Elle a dit que ce n’était pas explicitement prévu dans le contrat parce qu’elle voulait éviter qu’Andrew Shui ne l’apprenne. “Elle sait que c’est pour moi, et je ne veux pas que mon mari sache que j’ai cet argent.”

Mais Yip a raconté des choses : “Elle dit toujours que je sais que cet argent est pour elle – alors pourquoi je demande à son avocat, à son courtier et à Eric pourquoi je dois payer ? Si c’est pour elle, pourquoi je fais ces choses ?

Le tribunal a appris que Luo avait déboursé près de 4 millions de dollars d’avance en dépôts et en commissions litigieuses. On lui avait dit qu’il ferait un profit sept fois plus élevé.

“Si je ne paie pas cette commission d’agent, je n’obtiendrai pas le projet”, a déclaré Luo en guise de preuve. “‘[Paying the fee] m’a mis un peu mal à l’aise, mais cela ne m’a pas fait sentir inhabituel. Je me sentais mal à l’aise parce que, premièrement, c’était un montant important à retirer en espèces et, deuxièmement, que Mme Chen m’a dit que si je ne le donnais pas à M. Chase, je n’obtiendrais pas le projet et cela m’a mis encore plus mal à l’aise”.

On lui a demandé s’il aurait payé s’il avait su que l’argent n’allait pas à Chase, a répondu Luo : “J’aurais considéré que c’était assez injuste, étant donné que j’avais déjà versé l’acompte et qu’elle était responsable de l’exploitation du projet, ce qui aurait permis d’être quitte.”

Parmi les personnes qui ont assisté au procès, il y avait un représentant du nouvel investisseur de Chen, Qiyi Ye. Il y avait également un parent de l’école exclusive d’Auckland, St Cuthbert’s, où la fille de Chen est scolarisée.

Le juge Rollo a déclaré que Luo et Yip étaient tous deux des témoins convaincants et honnêtes, et qu’il pouvait comprendre pourquoi ils “se sentiraient trompés”.
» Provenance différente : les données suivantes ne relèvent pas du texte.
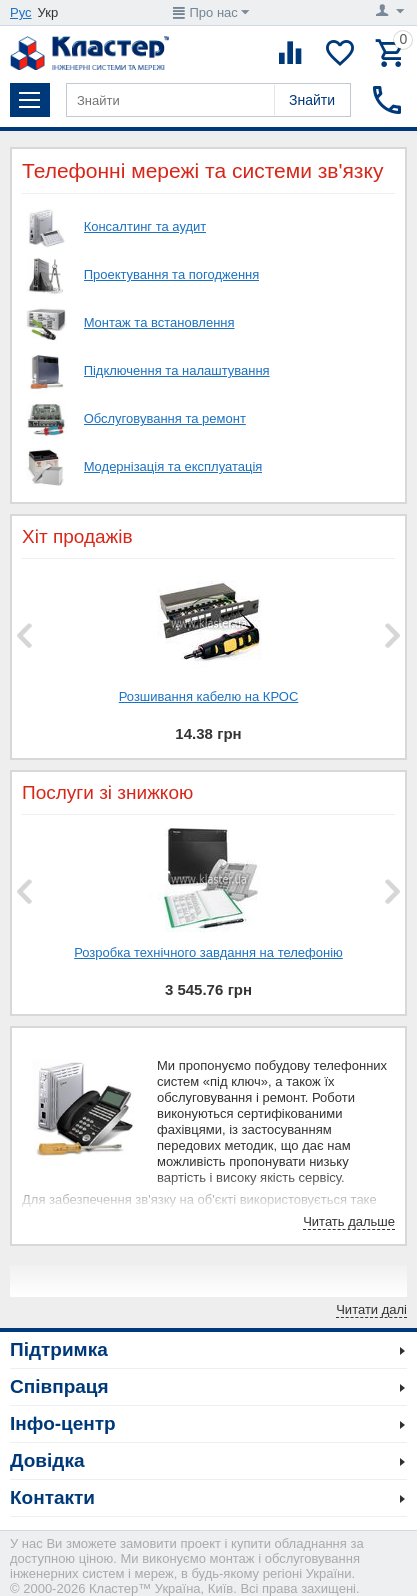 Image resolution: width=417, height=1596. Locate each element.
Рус (21, 12)
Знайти (312, 100)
“L’idée qu’un appel téléphonique, un “cold call”, à l’agent des vendeurs justifierait une commission d’introduction ou une commission d’intermédiaire de 500 000 dollars de ZL [Luo]ou 100 000 $ en AY [Yip] est absurde”, écrit-il dans son jugement.

Il “rejette expressément toute suggestion ou affirmation que Mme Chen croyait sincèrement [even mistaken]…” qu’elle avait droit à l’argent.

Son jugement réservé, déclarant Chen coupable des deux chefs d’accusation, est arrivé vendredi, avec une date de sentence qui reste à fixer.

Appelé à commenter, Chen a déclaré : “Désolé, au revoir” et a raccroché.

Chase, bien sûr, était beaucoup plus bavard et ravi que son nom ait été blanchi.

“Je veux que la communauté chinoise sache qu’elle est un piranha”, dit-il, “pas la douce orpheline Annie”.